[Dataset records]

....

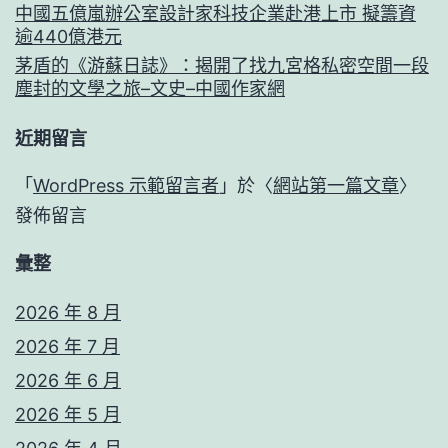
中國五億嵐辦公室設計家科技企業赴港上市 擬籌資
逾440億港元
茅盾的《游蘇日誌》：揭開了找九宮格私密空間一段
塵封的文學之旅–文史–中國作家網
近期留言
「
WordPress 示範留言者
」於〈
網站第一篇文章
〉
發佈留言
彙整
2026 年 8 月
2026 年 7 月
2026 年 6 月
2026 年 5 月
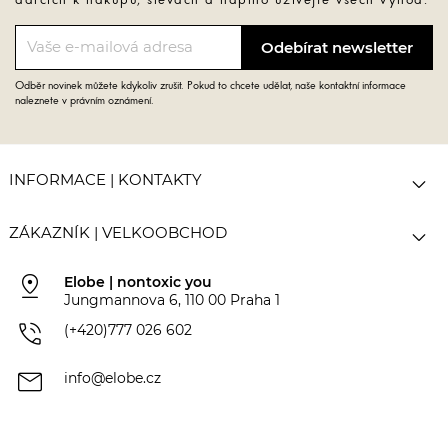
dárcích k nákupu, slevách a naplno užívejte všech výhod.
Odběr novinek můžete kdykoliv zrušit. Pokud to chcete udělat, naše kontaktní informace
naleznete v právním oznámení.

INFORMACE | KONTAKTY

ZÁKAZNÍK | VELKOOBCHOD
pin_drop
Elobe | nontoxic you
Jungmannova 6, 110 00 Praha 1
phone_in_talk
(+420)777 026 602
mail
info@elobe.cz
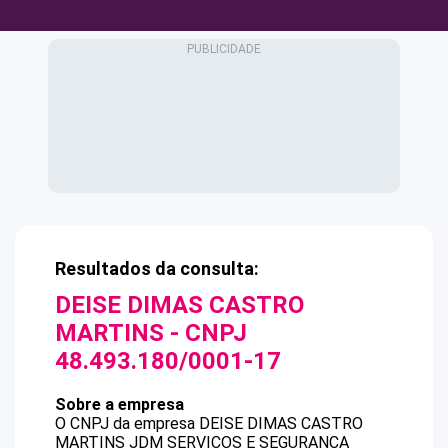
Resultados da consulta:
DEISE DIMAS CASTRO
MARTINS
- CNPJ
48.493.180/0001-17
Sobre a empresa
O CNPJ da empresa
DEISE DIMAS CASTRO
MARTINS
JDM SERVICOS E SEGURANCA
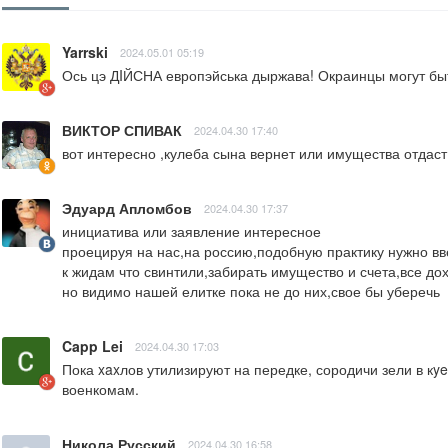
Yarrski
2024.05.01 05:19
Ось цэ ДIЙСНА европэйська дыржава! Окраинцы могут быть
ВИКТОР СПИВАК
2024.04.30 17:40
вот интересно ,кулеба сына вернет или имущества отдас
Эдуард Апломбов
2024.04.30 17:37
инициатива или заявление интересное

проецируя на нас,на россию,подобную практику нужно вве
к жидам что свинтили,забирать имущество и счета,все до
но видимо нашей елитке пока не до них,свое бы уберечь
Capp Lei
2024.04.30 17:03
Пока xaxлов утилизируют на передке, сородичи зели в кye
военкомам.
Никола Русский
2024.04.30 16:58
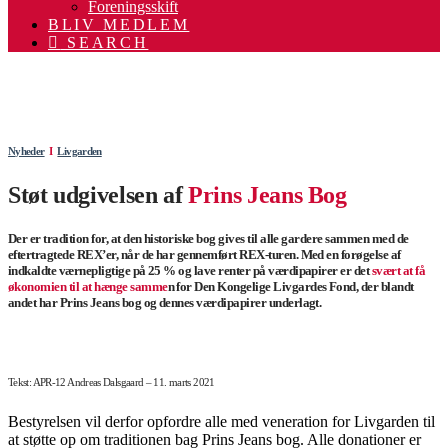
Foreningsskift
BLIV MEDLEM
SEARCH
.
.
Nyheder
Ι
Livgarden
Støt udgivelsen af
Prins Jeans Bog
Der er tradition for, at den historiske bog gives til alle gardere sammen med de
eftertragtede REX’er, når de har gennemført REX-turen. Med en forøgelse af
indkaldte værnepligtige på 25 % og lave renter på værdipapirer er det
svært at få
økonomien til at hænge samme
n for Den Kongelige Livgardes Fond, der blandt
andet har Prins Jeans bog og dennes værdipapirer underlagt.
Tekst: APR-12 Andreas Dalsgaard – 11. marts 2021
Bestyrelsen vil derfor opfordre alle med veneration for Livgarden til
at støtte op om traditionen bag Prins Jeans bog. Alle donationer er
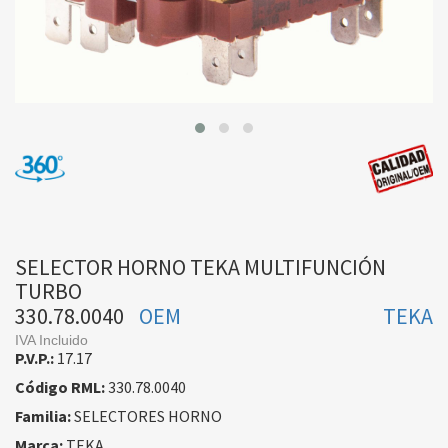
SELECTOR HORNO TEKA MULTIFUNCIÓN
TURBO
330.78.0040
OEM
TEKA
IVA Incluido
P.V.P.:
17.17
Código RML:
330.78.0040
Familia:
SELECTORES HORNO
Marca:
TEKA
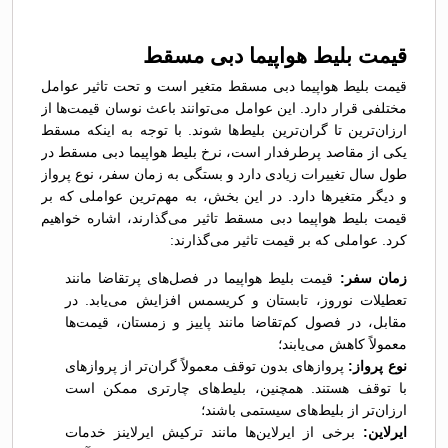
قیمت بلیط هواپیما دبی مسقط
قیمت بلیط هواپیما دبی مسقط متغیر است و تحت تاثیر عوامل
مختلفی قرار دارد. این عوامل می‌توانند باعث نوسان قیمت‌ها از
ارزان‌ترین تا گران‌ترین بلیط‌ها شوند. با توجه به اینکه مسقط
یکی از مقاصد پرطرفدار است، نرخ بلیط هواپیما دبی مسقط در
طول سال تغییرات زیادی دارد و بستگی به زمان سفر، نوع پرواز
و دیگر متغیرها دارد. در این بخش، به مهم‌ترین عواملی که بر
قیمت بلیط هواپیما دبی مسقط تاثیر می‌گذارند، اشاره خواهیم
کرد. عواملی که بر قیمت تاثیر می‌گذارند:
زمان سفر:
قیمت بلیط هواپیما در فصل‌های پرتقاضا مانند
تعطیلات نوروز، تابستان و کریسمس افزایش می‌یابد. در
مقابل، در فصول کم‌تقاضا مانند پاییز و زمستان، قیمت‌ها
معمولاً کاهش می‌یابند؛
نوع پرواز:
پروازهای بدون توقف معمولاً گران‌تر از پروازهای
با توقف هستند. همچنین، بلیط‌های چارتری ممکن است
ارزان‌تر از بلیط‌های سیستمی باشند؛
ایرلاین:
برخی از ایرلاین‌ها مانند ترکیش ایرلاینز خدمات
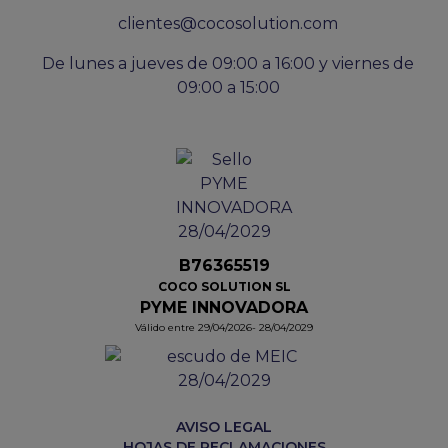
clientes@cocosolution.com
De lunes a jueves de 09:00 a 16:00 y viernes de
09:00 a 15:00
B76365519
COCO SOLUTION SL
PYME INNOVADORA
Válido entre 29/04/2026- 28/04/2029
AVISO LEGAL
HOJAS DE RECLAMACIONES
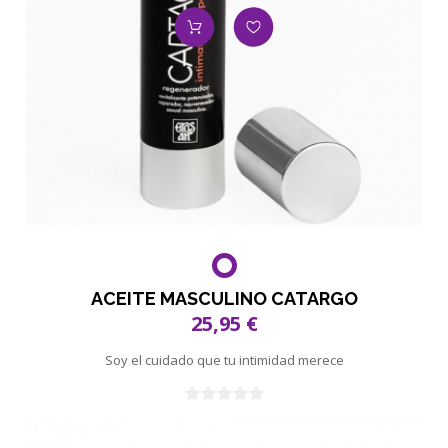
ACEITE MASCULINO CATARGO
25,95 €
Soy el cuidado que tu intimidad merece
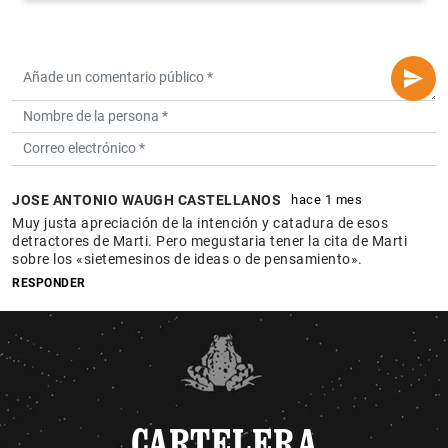
JOSE ANTONIO WAUGH CASTELLANOS
hace 1 mes
Muy justa apreciación de la intención y catadura de esos
detractores de Marti. Pero megustaria tener la cita de Marti
sobre los «sietemesinos de ideas o de pensamiento».
RESPONDER
CARTELERA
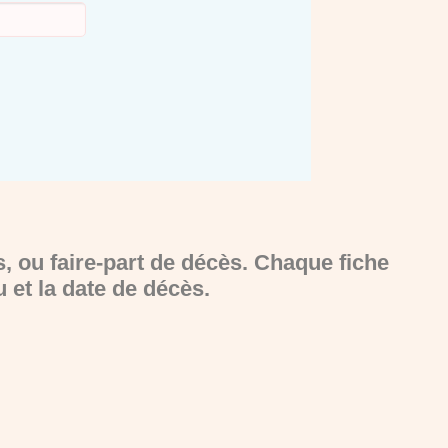
, ou faire-part de décès. Chaque fiche
u et la date de décès.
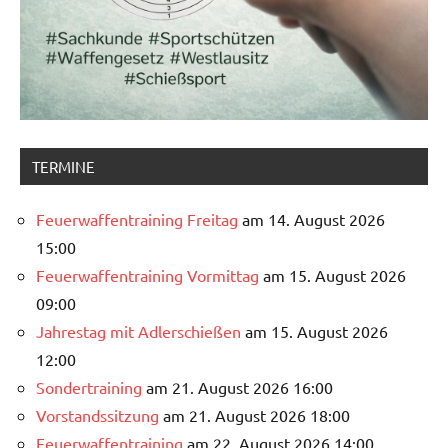
TERMINE
Feuerwaffentraining Freitag
am 14. August 2026
15:00
Feuerwaffentraining Vormittag
am 15. August 2026
09:00
Jahrestag mit Adlerschießen
am 15. August 2026
12:00
Sondertraining
am 21. August 2026 16:00
Vorstandssitzung
am 21. August 2026 18:00
Feuerwaffentraining
am 22. August 2026 14:00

....

Your assignment: All that is needed is the number of lines above in which the string "قیمت" appears.

Exercise answer: 7